Exercise description – Copy each line of the data below in which the word "wenn" can be found.

The data –
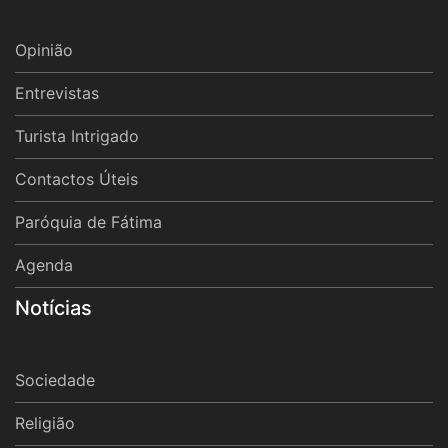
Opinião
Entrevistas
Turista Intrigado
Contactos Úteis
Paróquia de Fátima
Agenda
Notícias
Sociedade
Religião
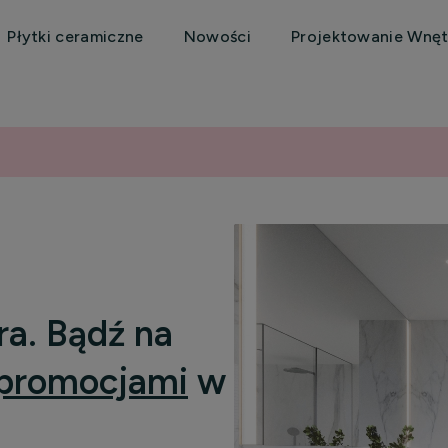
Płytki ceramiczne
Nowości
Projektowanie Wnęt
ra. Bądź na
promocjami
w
* * *
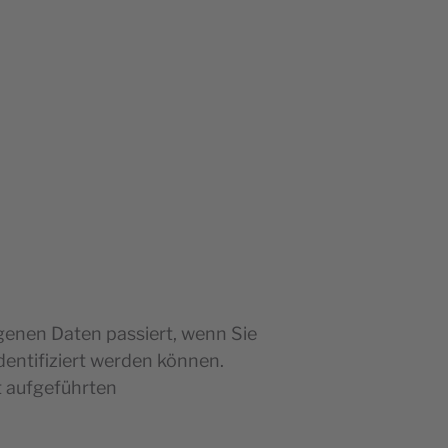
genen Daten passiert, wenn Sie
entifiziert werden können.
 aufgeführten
==
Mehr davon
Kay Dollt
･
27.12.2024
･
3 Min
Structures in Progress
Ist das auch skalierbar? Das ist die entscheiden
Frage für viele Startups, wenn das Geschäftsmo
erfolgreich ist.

Answer space –
genen Daten passiert, wenn Sie
Frage für viele Startups, wenn das Geschäftsmo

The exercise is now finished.